The photographer continued to enjoy a high perch in another assignment for LIFE magazine. Her marvelous DC-4 Flying over New York, a classic aerial photograph, depicts the eponymous commercial propeller plane hovering over skyscrapers in midtown. A print of the image realized $20,400 in highly competitive bidding on April 4, 2012.

 

 

Right: DC-4 Flying over New York City, silver print, 1939, printed 2000. Sold April 4, 2012 for $20,400.

Dc-4 Flying over NYC, Margaret Bourke-White

 

 

Louisville Flood, Margaret Bourke-White

At the Time of the Louisville Flood, Kentucky, silver print, 1936, printed circa 1970.
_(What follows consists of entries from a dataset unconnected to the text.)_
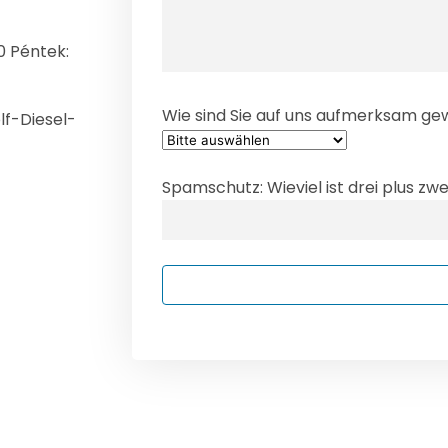
0 Péntek:
Wie sind Sie auf uns aufmerksam g
lf-Diesel-
Spamschutz: Wieviel ist drei plus zwe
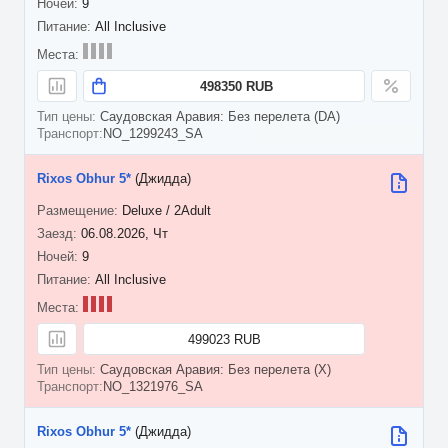
9
All Inclusive
498350 RUB
Саудовская Аравия: Без перелета (DA)
NO_1299243_SA
Rixos Obhur 5*
(Джидда)
Deluxe / 2Adult
06.08.2026, Чт
9
All Inclusive
499023 RUB
Саудовская Аравия: Без перелета (X)
NO_1321976_SA
Rixos Obhur 5*
(Джидда)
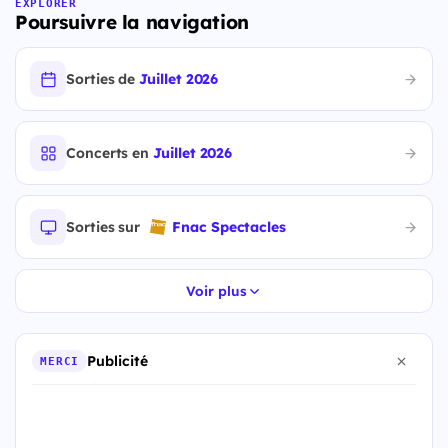
EXPLORER
Poursuivre la navigation
Sorties de
Juillet 2026
Concerts en
Juillet 2026
Sorties sur
Fnac Spectacles
Voir plus
Publicité
MERCI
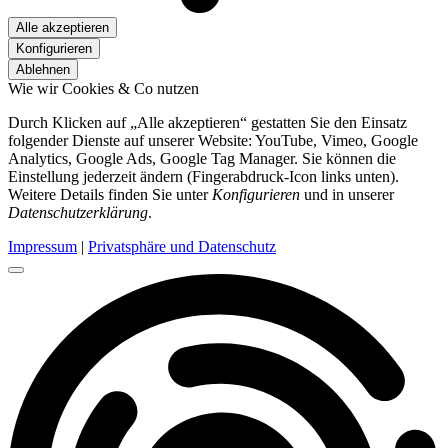
Alle akzeptieren
Konfigurieren
Ablehnen
Wie wir Cookies & Co nutzen
Durch Klicken auf „Alle akzeptieren“ gestatten Sie den Einsatz
folgender Dienste auf unserer Website: YouTube, Vimeo, Google
Analytics, Google Ads, Google Tag Manager. Sie können die
Einstellung jederzeit ändern (Fingerabdruck-Icon links unten).
Weitere Details finden Sie unter
Konfigurieren
und in unserer
Datenschutzerklärung
.
Impressum
|
Privatsphäre und Datenschutz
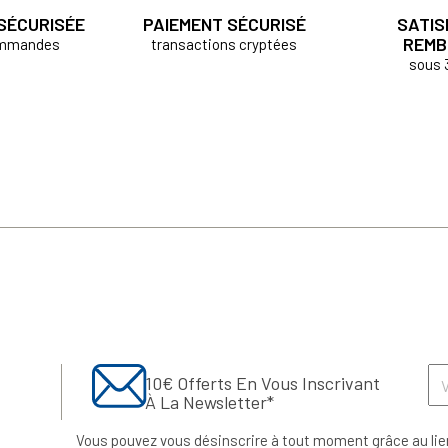
 SÉCURISÉE
PAIEMENT SÉCURISÉ
SATIS
REMB
ommandes
transactions cryptées
sous 
10€ Offerts En Vous Inscrivant
À La Newsletter*
Vous pouvez vous désinscrire à tout moment grâce au lie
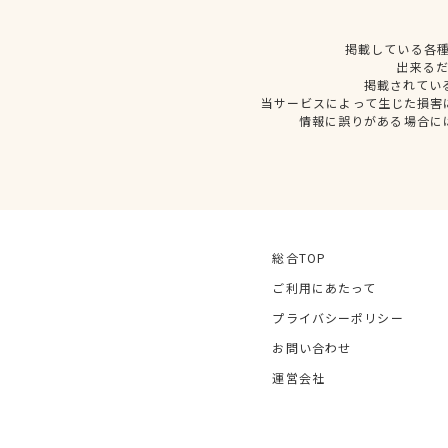
掲載している各
出来る
掲載されてい
当サービスによって生じた損害
情報に誤りがある場合に
総合TOP
ご利用にあたって
プライバシーポリシー
お問い合わせ
運営会社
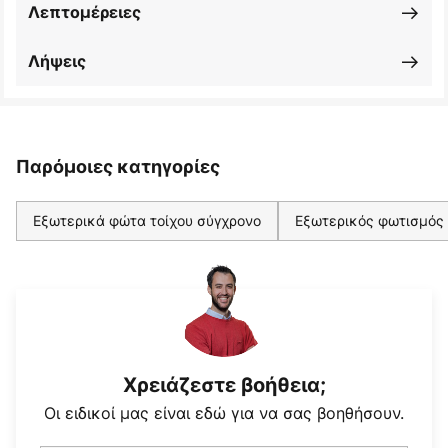
Λεπτομέρειες
Λήψεις
Παρόμοιες κατηγορίες
Εξωτερικά φώτα τοίχου σύγχρονο
Εξωτερικός φωτισμός 
Χρειάζεστε βοήθεια;
Οι ειδικοί μας είναι εδώ για να σας βοηθήσουν.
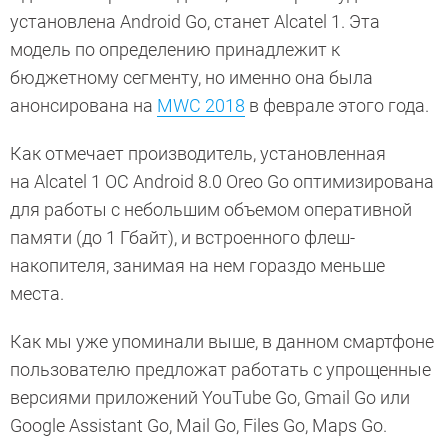
установлена Android Go, станет Alcatel 1. Эта
модель по определению принадлежит к
бюджетному сегменту, но именно она была
анонсирована на
MWC 2018
в феврале этого года.
Как отмечает производитель, установленная
на Alcatel 1 ОС Android 8.0 Oreo Go оптимизирована
для работы с небольшим объемом оперативной
памяти (до 1 Гбайт), и встроенного флеш-
накопителя, занимая на нем гораздо меньше
места.
Как мы уже упоминали выше, в данном смартфоне
пользователю предложат работать с упрощенные
версиями приложений YouTube Go, Gmail Go или
Google Assistant Go, Mail Go, Files Go, Maps Go.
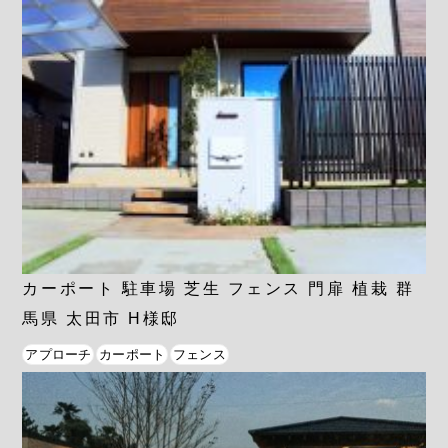
カーポート 駐車場 芝生 フェンス 門扉 植栽 群
馬県 太田市 H様邸
アプローチ
カーポート
フェンス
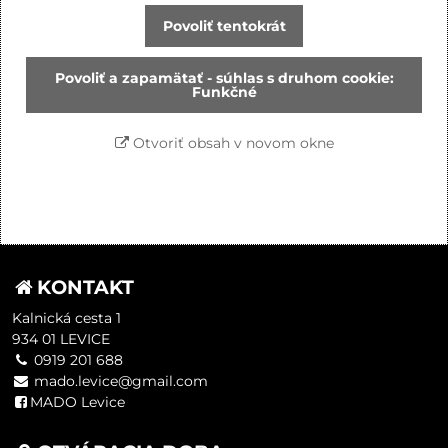
Povoliť tentokrát
Povoliť a zapamätať - súhlas s druhom cookie:
Funkčné
Otvoriť obsah v novom okne
KONTAKT
Kalnická cesta 1
934 01 LEVICE
0919 201 688
mado.levice@gmail.com
MADO Levice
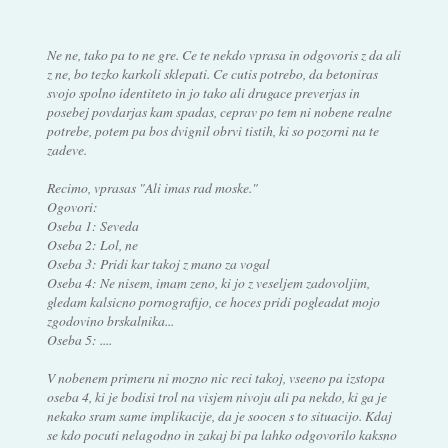
Ne ne, tako pa to ne gre. Ce te nekdo vprasa in odgovoris z da ali
z ne, bo tezko karkoli sklepati. Ce cutis potrebo, da betoniras
svojo spolno identiteto in jo tako ali drugace preverjas in
posebej povdarjas kam spadas, ceprav po tem ni nobene realne
potrebe, potem pa bos dvignil obrvi tistih, ki so pozorni na te
zadeve.
Recimo, vprasas "Ali imas rad moske."
Ogovori:
Oseba 1: Seveda
Oseba 2: Lol, ne
Oseba 3: Pridi kar takoj z mano za vogal
Oseba 4: Ne nisem, imam zeno, ki jo z veseljem zadovoljim,
gledam kalsicno pornografijo, ce hoces pridi pogleadat mojo
zgodovino brskalnika...
Oseba 5: ....
V nobenem primeru ni mozno nic reci takoj, vseeno pa izstopa
oseba 4, ki je bodisi trol na visjem nivoju ali pa nekdo, ki ga je
nekako sram same implikacije, da je soocen s to situacijo. Kdaj
se kdo pocuti nelagodno in zakaj bi pa lahko odgovorilo kaksno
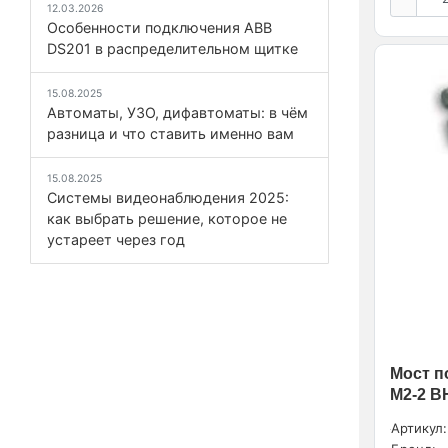
- 105А (
2
)
12.03.2026
Особенности подключения ABB
Аксессуары для мини-
DS201 в распределительном щитке
контакторов 7А - 16А (
1
)
Аппараты SystemePact ACB (
27
)
15.08.2025
Аппараты SystemePact CCB (
1
)
Автоматы, УЗО, дифавтоматы: в чём
ВА50 (
3
)
разница и что ставить именно вам
ВА57-39 (
1
)
15.08.2025
ВНА (
1
)
Системы видеонаблюдения 2025:
Воздушные выключатели
как выбрать решение, которое не
ACB (
1
)
устареет через год
Выключатели в литом корпусе
MCCB (
1
)
КТ, КТПВ (
1
)
Контакторы YON pro 115А -
800А (
3
)
ПКТ, ПТ (
1
)
Мост п
М2-2 В
ПМЛ, РТЛ (
3
)
Промышленная (
1
)
Артикул:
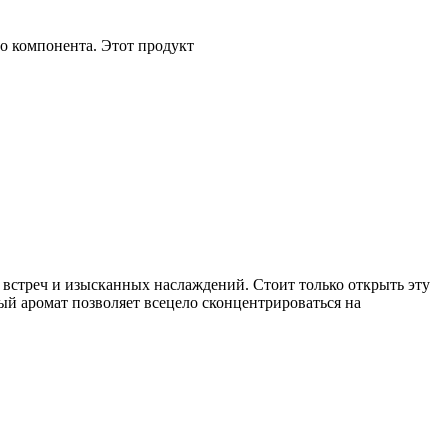
о компонента. Этот продукт
 встреч и изысканных наслаждений. Стоит только открыть эту
й аромат позволяет всецело сконцентрироваться на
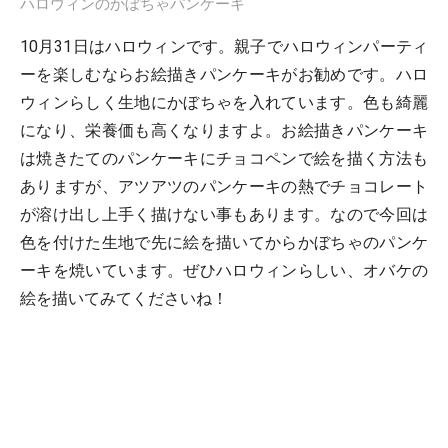
ハロウィンのかぼちゃパンケーキ
10月31日はハロウィンです。親子でハロウィンパーティ
ーを楽しむならお絵描きパンケーキがお勧めです。ハロ
ウィンらしく生地にかぼちゃを入れています。色も綺麗
になり、栄養価も高くなりますよ。お絵描きパンケーキ
は焼きたてのパンケーキにチョコペンで絵を描く方法も
ありますが、アツアツのパンケーキの熱でチョコレート
が溶け出し上手く描けない事もあります。なので今回は
色を付けた生地で先に絵を描いてからかぼちゃのパンケ
ーキを焼いています。ぜひハロウィンらしい、オバケの
絵を描いてみてくださいね！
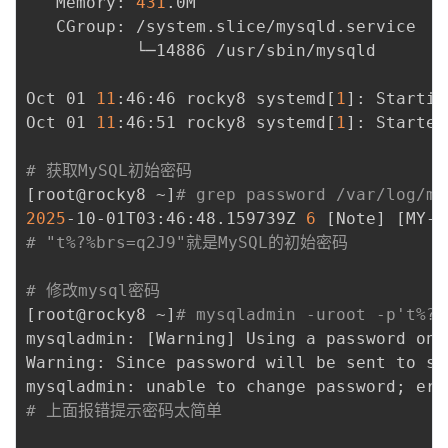
   Memory: 
431
.0M

   CGroup: /system.slice/mysqld.service

           └─14886 /usr/sbin/mysqld

Oct 01 
11
:46:46 rocky8 systemd
[
1
]
: Startin
Oct 01 
11
:46:51 rocky8 systemd
[
1
]
: Started
# 获取MySQL初始密码
[
root@rocky8 ~
]
# grep password /var/log/my
2025
-10-01T03:46:48.159739Z 
6
[
Note
]
[
MY-0
# "t%?%brs=q2J9"就是MySQL的初始密码
# 修改mysql密码
[
root@rocky8 ~
]
# mysqladmin -uroot -p't%?%
mysqladmin: 
[
Warning
]
 Using a password on 
Warning: Since password will be sent to se
mysqladmin: unable to change password
;
 err
# 上面报错提示密码太简单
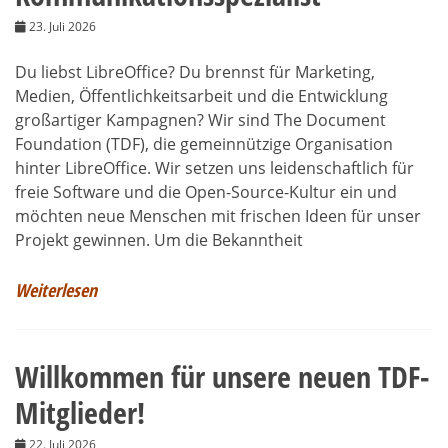
23. Juli 2026
Du liebst LibreOffice? Du brennst für Marketing,
Medien, Öffentlichkeitsarbeit und die Entwicklung
großartiger Kampagnen? Wir sind The Document
Foundation (TDF), die gemeinnützige Organisation
hinter LibreOffice. Wir setzen uns leidenschaftlich für
freie Software und die Open-Source-Kultur ein und
möchten neue Menschen mit frischen Ideen für unser
Projekt gewinnen. Um die Bekanntheit
Weiterlesen
Willkommen für unsere neuen TDF-
Mitglieder!
22. Juli 2026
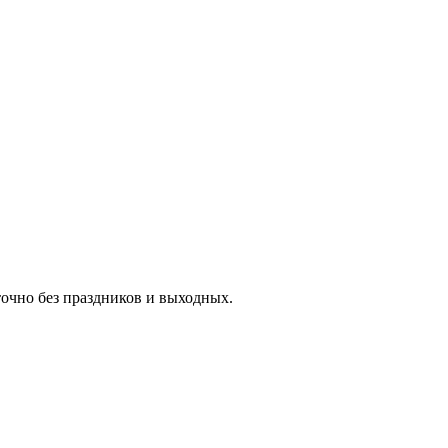
очно без праздников и выходных.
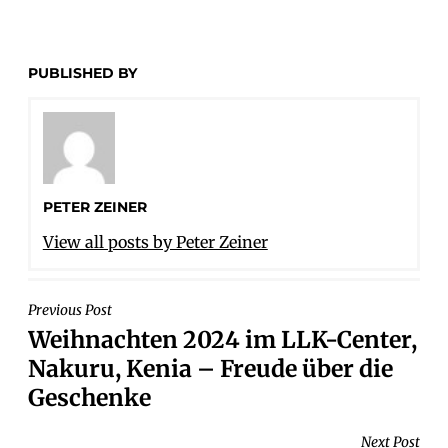
PUBLISHED BY
PETER ZEINER
View all posts by Peter Zeiner
BEITRAGSNAVIGATION
Previous Post
Weihnachten 2024 im LLK-Center,
Nakuru, Kenia – Freude über die
Geschenke
Next Post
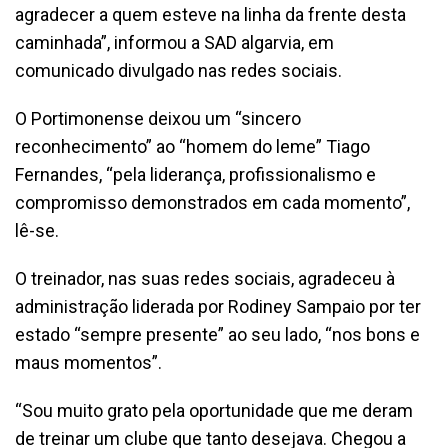
agradecer a quem esteve na linha da frente desta
caminhada”, informou a SAD algarvia, em
comunicado divulgado nas redes sociais.
O Portimonense deixou um “sincero
reconhecimento” ao “homem do leme” Tiago
Fernandes, “pela liderança, profissionalismo e
compromisso demonstrados em cada momento”,
lê-se.
O treinador, nas suas redes sociais, agradeceu à
administração liderada por Rodiney Sampaio por ter
estado “sempre presente” ao seu lado, “nos bons e
maus momentos”.
“Sou muito grato pela oportunidade que me deram
de treinar um clube que tanto desejava. Chegou a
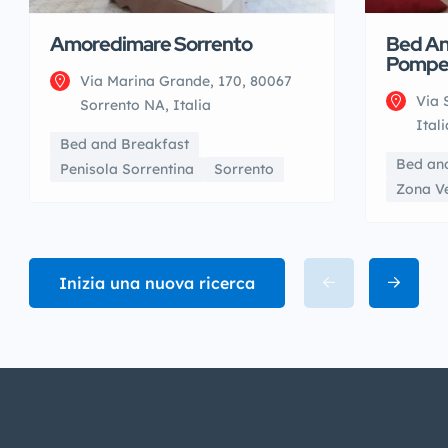
Amoredimare Sorrento
Bed An
Pompe
Via Marina Grande, 170, 80067
Via 
Sorrento NA, Italia
Itali
Bed and Breakfast
Bed an
Penisola Sorrentina
Sorrento
Zona V
Inizia una nuova ricerca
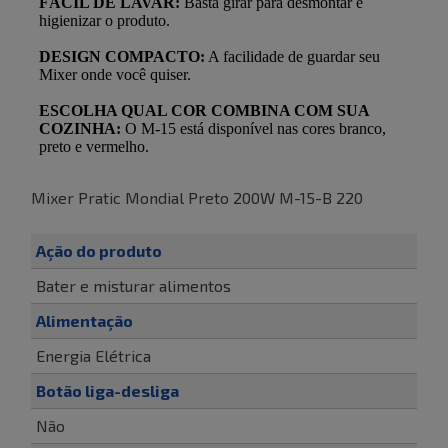
Mixer Pratic Mondial Preto 200W M-15-B 220
Ação do produto
Bater e misturar alimentos
Alimentação
Energia Elétrica
Botão liga-desliga
Não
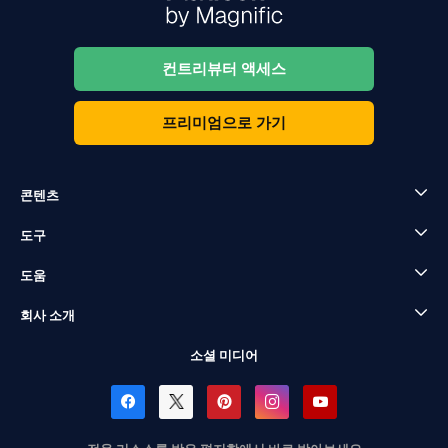
컨트리뷰터 액세스
프리미엄으로 가기
콘텐츠
도구
도움
회사 소개
소셜 미디어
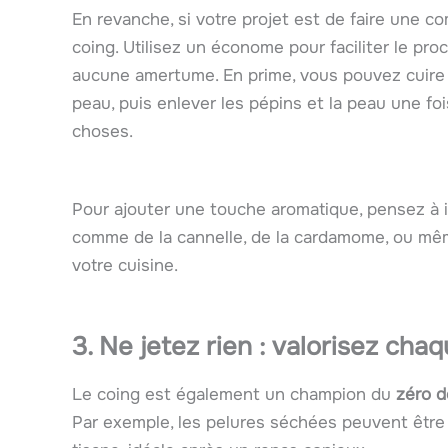
En revanche, si votre projet est de faire une co
coing. Utilisez un économe pour faciliter le pro
aucune amertume. En prime, vous pouvez cuire 
peau, puis enlever les pépins et la peau une fois
choses.
Pour ajouter une touche aromatique, pensez à i
comme de la cannelle, de la cardamome, ou mê
votre cuisine.
3. Ne jetez rien : valorisez cha
Le coing est également un champion du
zéro d
Par exemple, les pelures séchées peuvent être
Sold October 25, 2016 for $65,000.

 

 

Perhaps Bourke-White’s greatest achievements, however, were as a photojournalist during the Great Depression and on the front lines during World War II. After a devastating flood, Bourke-White was dispatched to photograph relief efforts in Kentucky. In addition to recording the effects of the disaster, her powerful representation entitled At the Time of the Louisville Flood, Kentucky addresses the widening racial divide and the economic gap between the middle and working classes, a social condition heightened by this natural disaster. The topicality of extreme hardships faced by minorities renders Bourke-White's image an icon of visual culture and one of the top 100 images of the twentieth century, selected by curators of the Whitney Museum of American Art. A magnificent print of this dramatic image, which was issued by the Life Gallery of Photography, sold for $32,500 on February 25, 2016.

 

 

The Liberation of Buchenwald, Margaret Bourke-White

The Liberation of Buchenwald, silver print, 1945, printed 1966-72. Sold October 15, 2015 for $15,000.

 

In the next decade, during the 1940s, Bourke-White accompanied General Patton’s Third Army to France and Germany, following the invasion of Normandy. One of her first images depicting Jewish survivors of the concentration camps, The Liberation of Buchenwald, 1945, was not published in LIFE magazine until nearly fifteen years later, on December 26, 1960, when it was chosen to commemorate the popular magazine’s silver anniversary.

 

Today her consummate mastery of photography and humanistic approach to picture-making are hallmarks associated with one of the greatest photojournalists of the twentieth century.